Lord Carey wrote: “This type of ‘reasoning’ is dangerous to the social order and represents clear animus to Christian beliefs. The fact that senior clerics of the Church of England and other faiths feel compelled to intervene directly in judicial decisions and cases is illuminative of a future civil unrest.”

The judge representing Mr McFarlane also claimed Britain would see “civil unrest” over court cases which give precedent to the rights of other minorities over Christians.

Paul Diamond said: “There will be a collision between the established faith of this land and judicial decisions which will lead to civil unrest.”

Last month, a Christian registrar who was disciplined because she would not officiate civil partnerships was refused permission to appeal to the Supreme Court.

Lillian Ladele resigned from Islington council in 2007 after being threatened with the sack.

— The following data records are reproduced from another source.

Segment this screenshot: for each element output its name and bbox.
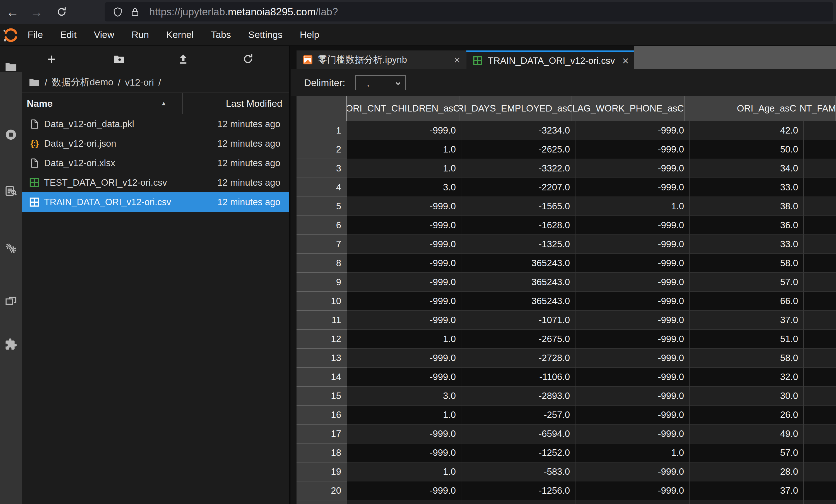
grid-cell[interactable]: 49.0 <box>689 424 804 443</box>
grid-cell[interactable]: 58.0 <box>689 348 804 367</box>
grid-cell[interactable]: 1.0 <box>575 443 689 462</box>
sidebar-files-button files-icon[interactable] <box>0 59 22 75</box>
grid-cell[interactable] <box>804 462 836 481</box>
grid-cell[interactable]: 1.0 <box>347 405 461 424</box>
sidebar-running-sessions-button running-sessions-icon[interactable] <box>0 126 22 143</box>
grid-cell[interactable]: 37.0 <box>689 481 804 500</box>
sidebar-property-inspector-button property-gears-icon[interactable] <box>0 240 22 256</box>
forward-icon[interactable]: → <box>27 0 46 24</box>
grid-row-number[interactable]: 17 <box>297 424 347 443</box>
grid-cell[interactable]: 26.0 <box>689 405 804 424</box>
grid-cell[interactable] <box>804 121 836 140</box>
file-row[interactable]: Data_v12-ori.xlsx12 minutes ago <box>22 153 289 173</box>
grid-cell[interactable]: -2893.0 <box>461 386 575 405</box>
grid-cell[interactable]: 51.0 <box>689 329 804 348</box>
grid-cell[interactable]: -999.0 <box>575 178 689 196</box>
grid-cell[interactable] <box>804 386 836 405</box>
grid-cell[interactable]: -257.0 <box>461 405 575 424</box>
grid-cell[interactable]: 1.0 <box>347 140 461 159</box>
grid-cell[interactable]: -999.0 <box>575 215 689 234</box>
grid-cell[interactable]: -999.0 <box>575 121 689 140</box>
menu-item-tabs[interactable]: Tabs <box>210 27 231 42</box>
grid-cell[interactable] <box>804 140 836 159</box>
sidebar-inspector-button inspector-icon[interactable] <box>0 182 22 199</box>
new-launcher-button[interactable]: + <box>39 49 64 69</box>
grid-cell[interactable]: -999.0 <box>575 386 689 405</box>
grid-cell[interactable]: -6594.0 <box>461 424 575 443</box>
file-row[interactable]: Data_v12-ori_data.pkl12 minutes ago <box>22 114 289 134</box>
grid-cell[interactable]: 42.0 <box>689 121 804 140</box>
grid-cell[interactable]: 57.0 <box>689 272 804 291</box>
grid-cell[interactable]: -999.0 <box>347 310 461 329</box>
grid-cell[interactable]: -999.0 <box>347 348 461 367</box>
grid-cell[interactable] <box>804 291 836 310</box>
grid-cell[interactable]: -1325.0 <box>461 234 575 253</box>
sidebar-open-tabs-button open-tabs-icon[interactable] <box>0 293 22 309</box>
grid-cell[interactable]: -999.0 <box>347 253 461 272</box>
tab-active[interactable]: TRAIN_DATA_ORI_v12-ori.csv× <box>467 51 634 69</box>
grid-cell[interactable]: -999.0 <box>347 424 461 443</box>
close-icon[interactable]: × <box>454 54 460 65</box>
menu-item-run[interactable]: Run <box>131 27 149 42</box>
grid-row-number[interactable]: 16 <box>297 405 347 424</box>
menu-item-kernel[interactable]: Kernel <box>166 27 194 42</box>
grid-cell[interactable]: -1256.0 <box>461 481 575 500</box>
grid-cell[interactable]: -999.0 <box>347 291 461 310</box>
delimiter-select[interactable]: , <box>355 75 406 90</box>
grid-row-number[interactable]: 7 <box>297 234 347 253</box>
grid-row-number[interactable]: 3 <box>297 159 347 178</box>
grid-cell[interactable]: 57.0 <box>689 443 804 462</box>
grid-cell[interactable] <box>804 348 836 367</box>
grid-cell[interactable]: -999.0 <box>575 272 689 291</box>
file-row[interactable]: {:}Data_v12-ori.json12 minutes ago <box>22 134 289 153</box>
grid-cell[interactable]: 3.0 <box>347 386 461 405</box>
grid-row-number[interactable]: 20 <box>297 481 347 500</box>
grid-cell[interactable] <box>804 443 836 462</box>
grid-row-number[interactable]: 5 <box>297 196 347 215</box>
grid-cell[interactable]: 32.0 <box>689 367 804 386</box>
menu-item-settings[interactable]: Settings <box>248 27 283 42</box>
grid-cell[interactable]: 38.0 <box>689 196 804 215</box>
grid-cell[interactable] <box>804 253 836 272</box>
grid-row-number[interactable]: 11 <box>297 310 347 329</box>
grid-cell[interactable]: 1.0 <box>347 329 461 348</box>
grid-cell[interactable]: -999.0 <box>575 348 689 367</box>
grid-cell[interactable]: 1.0 <box>575 196 689 215</box>
grid-row-number[interactable]: 15 <box>297 386 347 405</box>
grid-cell[interactable]: -999.0 <box>575 291 689 310</box>
grid-cell[interactable]: 3.0 <box>347 178 461 196</box>
grid-cell[interactable] <box>804 481 836 500</box>
menu-item-file[interactable]: File <box>27 27 43 42</box>
grid-cell[interactable]: -999.0 <box>347 234 461 253</box>
grid-cell[interactable]: -1106.0 <box>461 367 575 386</box>
grid-cell[interactable]: 28.0 <box>689 462 804 481</box>
shield-icon[interactable] <box>112 7 123 17</box>
grid-cell[interactable]: -999.0 <box>347 272 461 291</box>
grid-cell[interactable]: -999.0 <box>575 140 689 159</box>
grid-row-number[interactable]: 13 <box>297 348 347 367</box>
grid-cell[interactable]: 1.0 <box>347 159 461 178</box>
grid-row-number[interactable]: 19 <box>297 462 347 481</box>
grid-cell[interactable]: 37.0 <box>689 310 804 329</box>
grid-cell[interactable]: -1565.0 <box>461 196 575 215</box>
grid-cell[interactable]: 30.0 <box>689 386 804 405</box>
grid-row-number[interactable]: 1 <box>297 121 347 140</box>
column-header-last-modified[interactable]: Last Modified <box>226 93 282 114</box>
grid-row-number[interactable]: 8 <box>297 253 347 272</box>
grid-cell[interactable]: -999.0 <box>575 462 689 481</box>
grid-cell[interactable]: -999.0 <box>575 310 689 329</box>
grid-cell[interactable] <box>804 159 836 178</box>
grid-cell[interactable]: 365243.0 <box>461 291 575 310</box>
grid-cell[interactable] <box>804 367 836 386</box>
lock-icon[interactable] <box>130 7 140 17</box>
breadcrumb-segment[interactable]: 数据分析demo <box>52 76 113 89</box>
grid-row-number[interactable]: 2 <box>297 140 347 159</box>
grid-cell[interactable]: -1628.0 <box>461 215 575 234</box>
grid-cell[interactable]: 36.0 <box>689 215 804 234</box>
grid-row-number[interactable]: 12 <box>297 329 347 348</box>
back-icon[interactable]: ← <box>3 0 22 24</box>
upload-button[interactable] <box>171 49 196 69</box>
grid-cell[interactable]: -3234.0 <box>461 121 575 140</box>
grid-cell[interactable] <box>804 329 836 348</box>
grid-cell[interactable] <box>804 196 836 215</box>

She claims she was a victim of discrimination because of her religious beliefs.

She is now considering whether to take her case to the European Court of Human Rights.

Religious figures claim that her case shows that the rights of religious people come second to the rights of gay and lesbian people.

The law says that religious beliefs cannot be upheld at the expense of outlawing discrimination on the grounds of sexual orientation.